-- YOUR TASK --
From the line that contains "imToken苹果版社区动态，3分钟速查攻略" down to the last line of the entries, repeat every line exactly. Do not carry over the pictures.

Segment Open

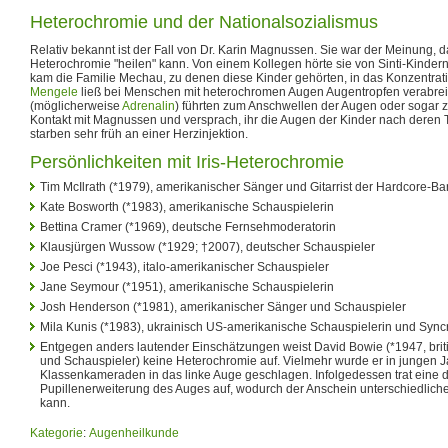
Heterochromie und der Nationalsozialismus
Relativ bekannt ist der Fall von Dr. Karin Magnussen. Sie war der Meinung
Heterochromie "heilen" kann. Von einem Kollegen hörte sie von Sinti-Kinder
kam die Familie Mechau, zu denen diese Kinder gehörten, in das Konzentrat
Mengele
ließ bei Menschen mit heterochromen Augen Augentropfen verabre
(möglicherweise
Adrenalin
) führten zum Anschwellen der Augen oder sogar 
Kontakt mit Magnussen und versprach, ihr die Augen der Kinder nach deren 
starben sehr früh an einer Herzinjektion.
Persönlichkeiten mit Iris-Heterochromie
Tim McIlrath (*1979), amerikanischer Sänger und Gitarrist der Hardcore-Ba
Kate Bosworth (*1983), amerikanische Schauspielerin
Bettina Cramer (*1969), deutsche Fernsehmoderatorin
Klausjürgen Wussow (*1929; †2007), deutscher Schauspieler
Joe Pesci (*1943), italo-amerikanischer Schauspieler
Jane Seymour (*1951), amerikanische Schauspielerin
Josh Henderson (*1981), amerikanischer Sänger und Schauspieler
Mila Kunis (*1983), ukrainisch US-amerikanische Schauspielerin und Sync
Entgegen anders lautender Einschätzungen weist David Bowie (*1947, brit
und Schauspieler) keine Heterochromie auf. Vielmehr wurde er in jungen 
Klassenkameraden in das linke Auge geschlagen. Infolgedessen trat eine 
Pupillenerweiterung des Auges auf, wodurch der Anschein unterschiedliche
kann.
Kategorie
:
Augenheilkunde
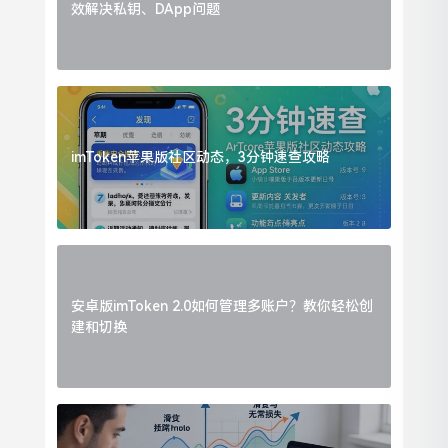
效解决私钥、DApp问题
imToken苹果版社区动态，3分钟速查攻略
安卓版imToken 2.0如何管理多账户？教你轻松创
建和切换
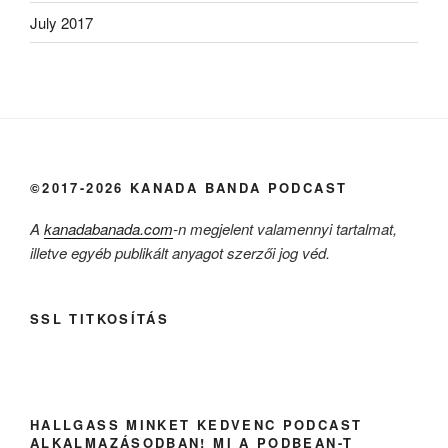
July 2017
©2017-2026 KANADA BANDA PODCAST
A
kanadabanada.com
-n megjelent valamennyi tartalmat,
illetve egyéb publikált anyagot szerzői jog véd.
SSL TITKOSÍTÁS
HALLGASS MINKET KEDVENC PODCAST
ALKALMAZÁSODBAN! MI A PODBEAN-T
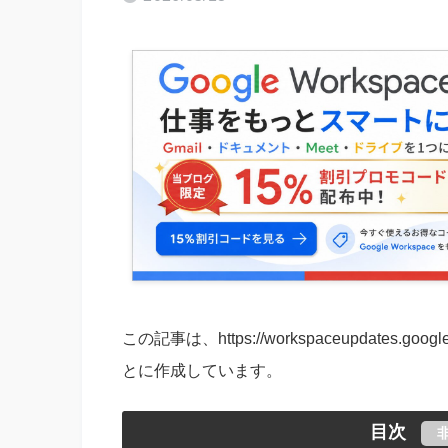
この記事は、https://workspaceupdates.
とに作成しています。
目次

Segment Closed

-- RESULT BELOW --
imToken苹果版社区动态，3分钟速查攻略
安卓版imToken 2.0如何管理多账户？教你轻松创
建和切换
July 2017
©2017-2026 KANADA BANDA PODCAST
A
kanadabanada.com
-n megjelent valamennyi tartalmat,
illetve egyéb publikált anyagot szerzői jog véd.
SSL TITKOSÍTÁS
HALLGASS MINKET KEDVENC PODCAST
ALKALMAZÁSODBAN! MI A PODBEAN-T
この記事は、https://workspaceupdates.
とに作成しています。
目次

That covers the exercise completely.